--- Data listing ---

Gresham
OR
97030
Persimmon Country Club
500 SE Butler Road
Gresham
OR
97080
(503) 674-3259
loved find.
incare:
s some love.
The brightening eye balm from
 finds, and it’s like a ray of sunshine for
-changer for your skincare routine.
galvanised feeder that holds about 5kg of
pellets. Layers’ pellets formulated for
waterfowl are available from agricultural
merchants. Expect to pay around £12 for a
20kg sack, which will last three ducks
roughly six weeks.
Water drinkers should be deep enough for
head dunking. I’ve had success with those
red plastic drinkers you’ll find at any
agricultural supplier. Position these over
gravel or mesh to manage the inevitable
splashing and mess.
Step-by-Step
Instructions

---
--- Data listing ---

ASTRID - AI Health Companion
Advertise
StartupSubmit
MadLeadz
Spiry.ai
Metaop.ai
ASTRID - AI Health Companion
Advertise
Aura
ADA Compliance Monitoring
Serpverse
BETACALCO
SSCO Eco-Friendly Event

---

Copy out each line of the data above, exactly, if it lies between the line holding "The brightening eye balm from" and the line holding "20kg sack, which will last three ducks", inclusive; copy no other line.

- Task output
The brightening eye balm from
 finds, and it’s like a ray of sunshine for
-changer for your skincare routine.
galvanised feeder that holds about 5kg of
pellets. Layers’ pellets formulated for
waterfowl are available from agricultural
merchants. Expect to pay around £12 for a
20kg sack, which will last three ducks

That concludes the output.